Fortune, which has a great deal of power in other matters but especially in war, can bring about great changes in a situation through very slight forces. – Julius Caesar
Whatever conventional wisdom says, history does repeat itself. A study of early American explorers has lessons to offer that are relevant to high-technology companies hoping to conquer the bold, new territory of big data.
On April 30, 1803, American diplomats in Paris signed a treaty to purchase 828,000 square miles of French colonial territory in the center of the North American continent for $15M (roughly $250M in current terms), doubling the land area of the United States with a pen stroke.

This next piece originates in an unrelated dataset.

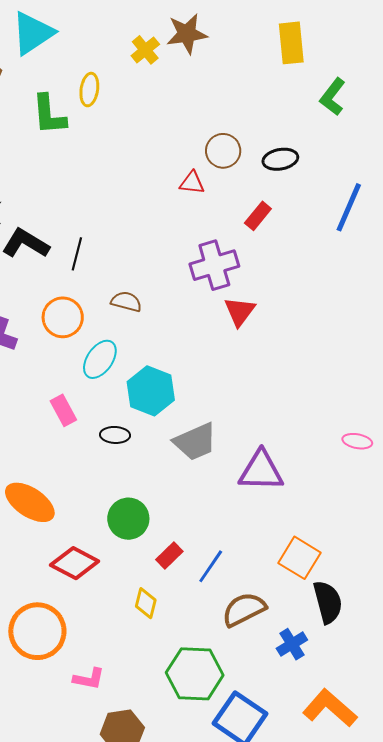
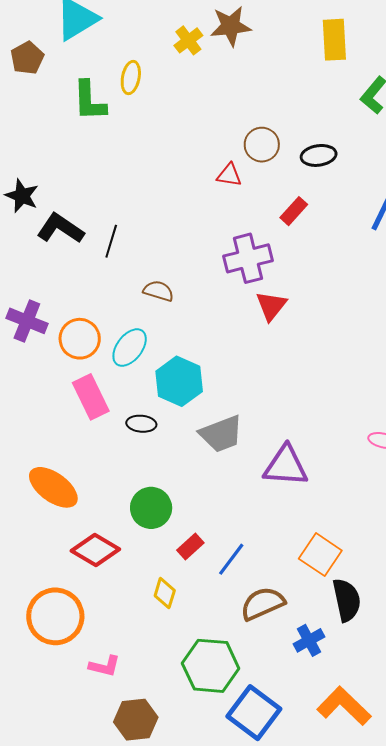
orange circle: (63, 317) -> (80, 339), moved
pink rectangle: (63, 410) -> (91, 397), size x1.4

This huge swath of territory, today known as the Louisiana Purchase, encompassed nearly all of the Great Plains, a vast collection of grasslands and forest beginning on the banks of the Mississippi River that gradually faded into steppe country moving west to the Rocky Mountains.
Jefferson commissioned an expedition to explore the newly acquired domain. Led by Army officers Meriwether Lewis and William Clark, a nine-man survey party departed St. Louis, Missouri in May 1804, following the Missouri River to its Montana headwaters by boat and then, leaving the boundaries of the Louisiana Purchase, proceeded overland down the Columbia River to the Pacific coast of Oregon, which they reached in late November 1805.

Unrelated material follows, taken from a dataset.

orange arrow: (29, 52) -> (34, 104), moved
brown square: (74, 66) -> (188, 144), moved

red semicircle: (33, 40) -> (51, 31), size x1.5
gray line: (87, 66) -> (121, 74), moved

The primary objectives of the mission were to establish an American presence across the western reaches of the continent to the Pacific Ocean, as well as finding a viable water route for transcontinental commerce. Besides doing their best to establish trading relations with native tribes they came across, the expedition reported on the geographic, botanical, and wildlife details of the journey and the vast numbers of buffalo, elk, deer, and other animals encountered. Though the intent to find a navigable waterway across the continent remained unrealized, in every other respect the exploration of that vast western wilderness was a tremendous success for the expedition, resulting in many new discoveries.
The Lewis and Clark reconnaissance triggered other voyages into the West that grew into an avalanche of adventurers, pathfinders and pioneers. Yet its beginnings were modest – nine men, each with wilderness skills, fragmentary information from trappers and basic tools like compasses, muskets, boats, knives, and such which they wielded with seasoned expertise.
The explorers of the past were great men and we should honor them. But let us not forget that their spirit lives on. It is still not hard to find a man who will adventure for the sake of a dream or one who will search, for the pleasure of searching, not for what he may find. – Sir Edmund Hillary
Thomas Moran, “Grand Canyon of the Yellowstone”, 1872 (source: commons.wikimedia.org)
At the beginning of the new millennium, we stand at a strikingly similar juncture in the field of high technology. The near worldwide ubiquity of wired and wireless communications has led to the growth of fantastical amounts of data fueled by computing power centralized in a plethora of server farms and datacenters, each with their accompanying storage servers holding massive amounts of information. The demands on these platforms for gathering, processing and holding information is destined to grow geometrically as the rise of the Internet of Things (IoT) and the growing deployment of increasingly advanced Robotics spreads electronic sensors, controllers and transmitters thru every facet of modern life. Stated differently – we are on the borders of a vast, nearly unexplored frontier of big data, with this data wilderness poised to expand by orders of magnitude.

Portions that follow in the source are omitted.